Page segmentation data:
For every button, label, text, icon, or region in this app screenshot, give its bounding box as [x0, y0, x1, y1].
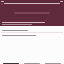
- button[interactable]: Tab 3: [43, 63, 63, 64]
- button[interactable]: [1, 29, 63, 31]
- button[interactable]: Back: [1, 3, 3, 5]
- button[interactable]: Tab 2: [22, 63, 42, 64]
- button[interactable]: [1, 34, 63, 36]
- button[interactable]: Tab 1: [1, 63, 21, 64]
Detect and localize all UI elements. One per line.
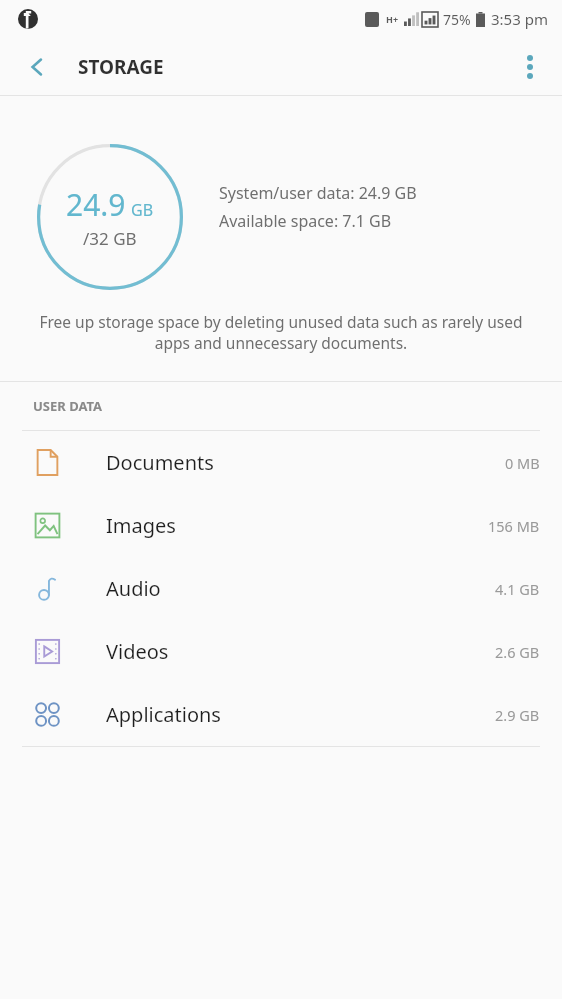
staticText: 3:53 pm [491, 9, 548, 29]
staticText: 4.1 GB [495, 579, 540, 599]
staticText: 2.9 GB [495, 705, 540, 725]
button[interactable]: Applications [0, 683, 562, 746]
staticText: Audio [106, 575, 161, 602]
staticText: System/user data: 24.9 GB [219, 182, 417, 204]
button[interactable]: More options [506, 43, 554, 91]
button[interactable]: Back [14, 44, 60, 90]
button[interactable]: Documents [0, 431, 562, 494]
staticText: 75% [443, 10, 471, 29]
staticText: 0 MB [505, 453, 540, 473]
button[interactable]: Images [0, 494, 562, 557]
button[interactable]: Videos [0, 620, 562, 683]
staticText: H+ [386, 13, 399, 25]
button[interactable]: Audio [0, 557, 562, 620]
staticText: Free up storage space by deleting unused… [36, 311, 526, 354]
staticText: Images [106, 512, 176, 539]
staticText: Documents [106, 449, 214, 476]
staticText: 2.6 GB [495, 642, 540, 662]
staticText: 24.9 [66, 184, 126, 225]
staticText: Applications [106, 701, 221, 728]
staticText: USER DATA [33, 397, 103, 415]
staticText: STORAGE [78, 54, 164, 80]
staticText: Available space: 7.1 GB [219, 210, 392, 232]
staticText: /32 GB [83, 227, 137, 250]
staticText: GB [131, 199, 154, 221]
staticText: Videos [106, 638, 169, 665]
staticText: 156 MB [488, 516, 540, 536]
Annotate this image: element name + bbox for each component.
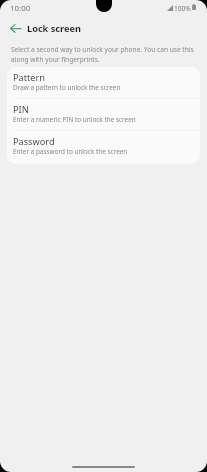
button[interactable]: PIN [7, 99, 200, 130]
button[interactable]: Password [7, 131, 200, 164]
staticText: Password [13, 135, 55, 148]
staticText: 100% [174, 4, 191, 13]
button[interactable]: Pattern [7, 67, 200, 98]
staticText: Select a second way to unlock your phone… [11, 45, 195, 64]
staticText: Lock screen [27, 22, 81, 35]
staticText: Enter a password to unlock the screen [13, 147, 128, 156]
staticText: PIN [13, 103, 29, 116]
button[interactable]: Back [4, 17, 26, 39]
staticText: Enter a numeric PIN to unlock the screen [13, 115, 136, 124]
staticText: 10:00 [10, 3, 31, 14]
staticText: Pattern [13, 71, 45, 84]
staticText: Draw a pattern to unlock the screen [13, 83, 121, 92]
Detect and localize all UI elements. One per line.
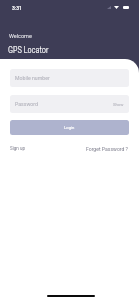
staticText: Sign up	[10, 146, 25, 151]
other: Wi-Fi	[114, 6, 119, 9]
staticText: Password	[15, 101, 38, 107]
staticText: 3:31	[12, 5, 22, 11]
staticText: GPS Locator	[8, 45, 49, 55]
button[interactable]: Mobile number	[10, 69, 129, 87]
button[interactable]: Forget Password ?	[86, 146, 129, 152]
button[interactable]: Login	[10, 120, 129, 135]
staticText: Forget Password ?	[86, 146, 129, 152]
button[interactable]: Password	[10, 95, 129, 113]
staticText: Login	[64, 125, 75, 130]
staticText: Show	[113, 102, 124, 107]
other: Cellular signal	[107, 6, 111, 9]
staticText: Welcome	[9, 33, 32, 39]
button[interactable]: Sign up	[10, 146, 25, 151]
other: Battery	[123, 6, 129, 9]
staticText: Mobile number	[15, 75, 50, 81]
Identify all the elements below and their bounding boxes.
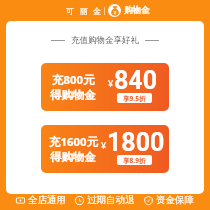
staticText: 得购物金 <box>50 150 96 164</box>
staticText: 1800 <box>107 128 165 157</box>
button[interactable]: 过期自动退 <box>75 194 135 206</box>
staticText: ¥ <box>108 77 114 89</box>
staticText: 充800元 <box>52 72 95 88</box>
staticText: 充值购物金享好礼 <box>71 35 139 46</box>
staticText: 可 丽 金 <box>66 5 104 16</box>
staticText: 享9.5折 <box>123 94 146 103</box>
staticText: 过期自动退 <box>87 194 135 206</box>
staticText: 充1600元 <box>49 134 98 150</box>
button[interactable]: 全店通用 <box>16 194 66 206</box>
button[interactable]: 资金保障 <box>144 194 194 206</box>
staticText: ¥ <box>101 139 107 151</box>
staticText: 得购物金 <box>50 88 96 102</box>
button[interactable]: 充1600元 <box>41 125 169 173</box>
staticText: 购物金 <box>124 5 150 16</box>
staticText: 全店通用 <box>28 194 66 206</box>
staticText: 资金保障 <box>156 194 194 206</box>
button[interactable]: 充800元 <box>41 63 169 111</box>
staticText: 840 <box>114 66 158 95</box>
staticText: 享8.9折 <box>123 156 146 165</box>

**Task brief**
Without the pictures, transcribe exactly the lines above from the one containing "Identify all the" through the last.

**Answer box**
Identify all the elements below and their bounding boxes.
staticText: 得购物金 <box>50 150 96 164</box>
staticText: 1800 <box>107 128 165 157</box>
button[interactable]: 过期自动退 <box>75 194 135 206</box>
staticText: ¥ <box>108 77 114 89</box>
staticText: 充800元 <box>52 72 95 88</box>
staticText: 充值购物金享好礼 <box>71 35 139 46</box>
staticText: 可 丽 金 <box>66 5 104 16</box>
staticText: 享9.5折 <box>123 94 146 103</box>
staticText: 过期自动退 <box>87 194 135 206</box>
staticText: 充1600元 <box>49 134 98 150</box>
button[interactable]: 全店通用 <box>16 194 66 206</box>
button[interactable]: 资金保障 <box>144 194 194 206</box>
staticText: ¥ <box>101 139 107 151</box>
staticText: 得购物金 <box>50 88 96 102</box>
button[interactable]: 充1600元 <box>41 125 169 173</box>
staticText: 购物金 <box>124 5 150 16</box>
staticText: 全店通用 <box>28 194 66 206</box>
staticText: 资金保障 <box>156 194 194 206</box>
button[interactable]: 充800元 <box>41 63 169 111</box>
staticText: 840 <box>114 66 158 95</box>
staticText: 享8.9折 <box>123 156 146 165</box>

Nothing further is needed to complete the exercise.